Maximilian Obwexer had a problem. 

He was heating his home in Austria with conventional heating oil, and it was expensive. A tinkerer by nature, and a former engineer having worked on hydropower plants, he was trying to find a better way to heat his home. 

After many rounds of experimentation and having delved down the Bitcoin (mining) rabbit hole, three years ago he founded a company devoted to the effort. His company, 21energy, makes well-balanced, sturdy, and incredibly beautiful (and incredibly quiet!) miners for home use. The early models of Ofen 1 boasted up to 10 TH/s, while the premium model could reach, at top speed and making plenty of noise, 40 TH/s. Having scaled up production, hiring 12 new employees only this year and launching the new Ofen 2 (35-42 TH/s), the Bitcoin heater comes in the style of a conventional radiator — powered by Bitcoin. And yes, you can solo mine with this bitcoin heater… or join whichever pool you think is best.

“Bitcoin heaters are decentralized grid balancing — at home!” he proclaimed on stage in Helsinki on Friday before hundreds of curious faces in the audience at the inaugural Nordic Bitcoin conference BTCHel. Refreshingly, he spent most of his presentation not selling his excellent products or explaining his story in bitcoin, but on the many troubles afflicting the European grid.

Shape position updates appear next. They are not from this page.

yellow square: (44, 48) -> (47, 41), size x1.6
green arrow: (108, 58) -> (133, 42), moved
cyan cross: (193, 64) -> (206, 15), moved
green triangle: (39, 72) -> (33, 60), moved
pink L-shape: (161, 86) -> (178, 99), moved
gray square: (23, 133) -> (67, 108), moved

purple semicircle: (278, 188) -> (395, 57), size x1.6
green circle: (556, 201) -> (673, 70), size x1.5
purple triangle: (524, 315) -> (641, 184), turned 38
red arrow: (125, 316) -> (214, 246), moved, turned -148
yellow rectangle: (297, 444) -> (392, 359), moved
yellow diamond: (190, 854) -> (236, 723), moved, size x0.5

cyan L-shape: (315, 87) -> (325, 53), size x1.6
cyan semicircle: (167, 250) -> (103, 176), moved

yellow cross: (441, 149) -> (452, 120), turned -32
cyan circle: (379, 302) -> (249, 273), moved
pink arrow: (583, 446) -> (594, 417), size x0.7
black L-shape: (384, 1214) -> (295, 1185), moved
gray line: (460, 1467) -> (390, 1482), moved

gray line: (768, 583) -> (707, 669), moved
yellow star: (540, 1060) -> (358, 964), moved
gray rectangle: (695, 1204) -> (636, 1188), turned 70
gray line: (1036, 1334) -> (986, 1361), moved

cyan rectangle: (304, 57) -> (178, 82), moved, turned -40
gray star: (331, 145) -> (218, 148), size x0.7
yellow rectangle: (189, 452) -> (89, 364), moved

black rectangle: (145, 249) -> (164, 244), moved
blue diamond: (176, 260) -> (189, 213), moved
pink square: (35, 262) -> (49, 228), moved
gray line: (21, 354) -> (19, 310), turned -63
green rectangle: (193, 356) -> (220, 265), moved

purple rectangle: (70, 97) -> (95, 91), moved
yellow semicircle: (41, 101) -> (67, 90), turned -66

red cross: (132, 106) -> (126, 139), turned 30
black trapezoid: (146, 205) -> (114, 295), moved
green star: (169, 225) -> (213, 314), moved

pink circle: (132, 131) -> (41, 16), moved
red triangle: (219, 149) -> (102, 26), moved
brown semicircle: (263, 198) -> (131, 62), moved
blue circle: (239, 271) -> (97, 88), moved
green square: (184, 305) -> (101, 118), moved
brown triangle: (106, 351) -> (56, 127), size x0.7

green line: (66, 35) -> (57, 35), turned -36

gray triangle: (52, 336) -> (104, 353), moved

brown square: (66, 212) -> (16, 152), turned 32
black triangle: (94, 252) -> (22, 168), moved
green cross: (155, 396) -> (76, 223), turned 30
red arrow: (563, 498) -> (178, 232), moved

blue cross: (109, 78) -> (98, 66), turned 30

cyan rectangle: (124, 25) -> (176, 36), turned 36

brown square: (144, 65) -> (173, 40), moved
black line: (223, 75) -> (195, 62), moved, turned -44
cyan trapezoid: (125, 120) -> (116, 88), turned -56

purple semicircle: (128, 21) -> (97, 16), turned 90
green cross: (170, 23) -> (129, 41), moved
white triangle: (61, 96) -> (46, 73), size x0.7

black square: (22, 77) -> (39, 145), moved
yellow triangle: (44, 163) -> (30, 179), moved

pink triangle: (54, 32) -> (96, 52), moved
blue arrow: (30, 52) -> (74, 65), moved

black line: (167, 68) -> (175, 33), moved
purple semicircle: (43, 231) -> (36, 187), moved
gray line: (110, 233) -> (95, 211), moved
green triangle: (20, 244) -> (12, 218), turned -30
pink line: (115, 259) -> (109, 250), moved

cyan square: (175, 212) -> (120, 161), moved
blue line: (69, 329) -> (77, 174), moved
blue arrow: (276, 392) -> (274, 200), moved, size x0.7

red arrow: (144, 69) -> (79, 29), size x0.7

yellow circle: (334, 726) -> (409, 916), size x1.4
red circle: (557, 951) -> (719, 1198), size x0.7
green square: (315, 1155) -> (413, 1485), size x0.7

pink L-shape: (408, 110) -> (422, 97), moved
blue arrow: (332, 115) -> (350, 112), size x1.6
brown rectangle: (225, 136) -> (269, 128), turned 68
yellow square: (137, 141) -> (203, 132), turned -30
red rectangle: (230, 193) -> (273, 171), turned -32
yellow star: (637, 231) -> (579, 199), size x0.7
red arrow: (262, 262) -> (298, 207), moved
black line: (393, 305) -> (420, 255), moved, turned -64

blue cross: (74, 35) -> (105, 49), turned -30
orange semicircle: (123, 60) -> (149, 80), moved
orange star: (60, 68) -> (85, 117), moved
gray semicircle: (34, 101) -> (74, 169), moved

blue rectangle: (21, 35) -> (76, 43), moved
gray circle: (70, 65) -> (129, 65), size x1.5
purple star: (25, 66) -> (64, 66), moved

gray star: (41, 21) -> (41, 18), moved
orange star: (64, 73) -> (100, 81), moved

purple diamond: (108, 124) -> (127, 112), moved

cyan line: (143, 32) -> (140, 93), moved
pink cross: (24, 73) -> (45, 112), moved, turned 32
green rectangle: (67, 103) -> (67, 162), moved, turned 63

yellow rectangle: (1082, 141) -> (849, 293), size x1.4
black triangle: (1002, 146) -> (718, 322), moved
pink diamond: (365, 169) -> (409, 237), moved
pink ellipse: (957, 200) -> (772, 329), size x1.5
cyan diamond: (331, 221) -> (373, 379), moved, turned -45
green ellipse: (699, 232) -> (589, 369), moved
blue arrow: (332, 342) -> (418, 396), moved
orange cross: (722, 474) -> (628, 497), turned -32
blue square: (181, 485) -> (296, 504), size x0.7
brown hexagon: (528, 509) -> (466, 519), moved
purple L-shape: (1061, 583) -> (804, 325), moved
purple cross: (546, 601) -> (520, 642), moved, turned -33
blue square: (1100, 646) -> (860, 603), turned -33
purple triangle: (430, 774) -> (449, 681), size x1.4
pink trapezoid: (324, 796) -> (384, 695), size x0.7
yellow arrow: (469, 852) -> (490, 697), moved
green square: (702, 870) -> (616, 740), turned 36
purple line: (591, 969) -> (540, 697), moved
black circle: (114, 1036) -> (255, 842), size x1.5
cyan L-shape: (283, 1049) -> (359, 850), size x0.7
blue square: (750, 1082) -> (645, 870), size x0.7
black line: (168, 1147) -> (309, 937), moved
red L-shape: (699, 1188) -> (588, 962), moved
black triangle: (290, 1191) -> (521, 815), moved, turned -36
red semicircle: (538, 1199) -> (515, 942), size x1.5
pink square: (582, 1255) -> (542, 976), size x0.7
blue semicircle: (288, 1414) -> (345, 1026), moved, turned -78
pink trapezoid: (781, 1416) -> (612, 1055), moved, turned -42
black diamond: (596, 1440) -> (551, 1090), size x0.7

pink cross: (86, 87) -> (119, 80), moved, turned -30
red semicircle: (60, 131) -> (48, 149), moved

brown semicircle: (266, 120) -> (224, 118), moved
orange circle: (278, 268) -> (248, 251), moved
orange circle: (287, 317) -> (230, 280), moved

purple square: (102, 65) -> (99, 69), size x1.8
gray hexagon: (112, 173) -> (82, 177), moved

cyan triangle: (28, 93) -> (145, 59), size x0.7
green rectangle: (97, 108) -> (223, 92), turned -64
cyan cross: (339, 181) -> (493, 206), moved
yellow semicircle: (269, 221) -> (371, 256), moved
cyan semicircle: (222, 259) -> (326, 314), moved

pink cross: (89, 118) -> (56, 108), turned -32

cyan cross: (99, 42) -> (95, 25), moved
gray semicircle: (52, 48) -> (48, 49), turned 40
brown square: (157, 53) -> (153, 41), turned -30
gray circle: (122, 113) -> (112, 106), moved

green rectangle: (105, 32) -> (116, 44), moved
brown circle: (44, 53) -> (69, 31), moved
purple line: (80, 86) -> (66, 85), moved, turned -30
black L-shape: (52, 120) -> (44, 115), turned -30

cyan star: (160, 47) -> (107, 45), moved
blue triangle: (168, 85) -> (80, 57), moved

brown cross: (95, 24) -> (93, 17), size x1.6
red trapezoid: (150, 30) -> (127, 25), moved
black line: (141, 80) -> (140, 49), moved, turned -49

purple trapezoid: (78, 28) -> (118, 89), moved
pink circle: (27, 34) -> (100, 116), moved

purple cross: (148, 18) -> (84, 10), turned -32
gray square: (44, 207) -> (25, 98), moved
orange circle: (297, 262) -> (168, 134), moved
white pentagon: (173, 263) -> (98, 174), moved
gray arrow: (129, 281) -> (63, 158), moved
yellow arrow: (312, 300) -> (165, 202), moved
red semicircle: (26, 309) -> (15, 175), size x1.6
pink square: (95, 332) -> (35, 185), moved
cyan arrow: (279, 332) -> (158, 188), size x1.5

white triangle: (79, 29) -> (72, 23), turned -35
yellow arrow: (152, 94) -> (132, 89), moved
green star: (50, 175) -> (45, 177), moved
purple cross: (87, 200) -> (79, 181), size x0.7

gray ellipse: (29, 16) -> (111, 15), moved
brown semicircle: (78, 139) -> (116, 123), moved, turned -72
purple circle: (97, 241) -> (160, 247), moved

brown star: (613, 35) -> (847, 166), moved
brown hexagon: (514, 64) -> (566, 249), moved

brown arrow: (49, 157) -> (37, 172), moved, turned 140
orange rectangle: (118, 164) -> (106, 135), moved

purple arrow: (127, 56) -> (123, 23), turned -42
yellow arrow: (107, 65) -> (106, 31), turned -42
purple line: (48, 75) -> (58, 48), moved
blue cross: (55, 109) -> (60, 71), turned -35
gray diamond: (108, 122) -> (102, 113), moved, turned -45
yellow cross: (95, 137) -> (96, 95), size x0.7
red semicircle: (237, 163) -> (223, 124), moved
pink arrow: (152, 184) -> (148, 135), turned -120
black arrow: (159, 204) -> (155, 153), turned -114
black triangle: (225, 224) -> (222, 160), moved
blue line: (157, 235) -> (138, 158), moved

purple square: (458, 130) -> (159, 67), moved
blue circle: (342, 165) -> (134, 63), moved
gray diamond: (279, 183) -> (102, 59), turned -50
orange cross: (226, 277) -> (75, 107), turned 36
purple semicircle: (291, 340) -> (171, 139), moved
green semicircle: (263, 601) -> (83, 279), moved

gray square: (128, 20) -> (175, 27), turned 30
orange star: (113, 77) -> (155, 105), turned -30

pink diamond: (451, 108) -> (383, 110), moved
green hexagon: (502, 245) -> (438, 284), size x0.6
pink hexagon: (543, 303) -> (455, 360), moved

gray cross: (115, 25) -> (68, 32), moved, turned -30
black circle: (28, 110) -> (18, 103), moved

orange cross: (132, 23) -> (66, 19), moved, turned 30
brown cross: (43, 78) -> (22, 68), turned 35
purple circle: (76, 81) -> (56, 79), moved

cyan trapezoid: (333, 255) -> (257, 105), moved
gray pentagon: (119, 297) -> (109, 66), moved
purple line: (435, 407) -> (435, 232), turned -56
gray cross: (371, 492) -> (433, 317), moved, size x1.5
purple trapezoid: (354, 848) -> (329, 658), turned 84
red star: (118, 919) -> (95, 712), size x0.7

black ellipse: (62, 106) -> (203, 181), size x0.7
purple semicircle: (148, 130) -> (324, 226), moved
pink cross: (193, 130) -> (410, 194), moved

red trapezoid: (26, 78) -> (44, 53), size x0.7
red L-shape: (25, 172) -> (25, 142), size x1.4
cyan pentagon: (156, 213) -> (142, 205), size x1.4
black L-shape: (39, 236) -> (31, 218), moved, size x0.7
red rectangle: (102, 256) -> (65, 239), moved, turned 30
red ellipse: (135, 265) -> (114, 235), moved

Europeans are beholden to foreigners for importing energy. Its current electricity producers — legacy coal, gas and hydro — are increasingly asked to turn off their supply to the grid, in favor of the ever-more present wind turbines and solar panels. Fossil-fuel-based generation produces CO2 emissions as well as particles in the immediate environment, but its proposed replacements push dynamic and uncontrollable electricity generation onto the grid. At peak supply, even renewable energy providers are asked by grid management to curtail or wind down production; there is simply nobody to take the excess electricity, nowhere to put it

This is obviously bad in that it wastes potential electricity that could have been used, but even worse is that it makes the investment calculations for renewable energy investors worse. Not unrelated, households in Europe pay exorbitant rates for their electricity… and on top of that, heating in general is quite expensive.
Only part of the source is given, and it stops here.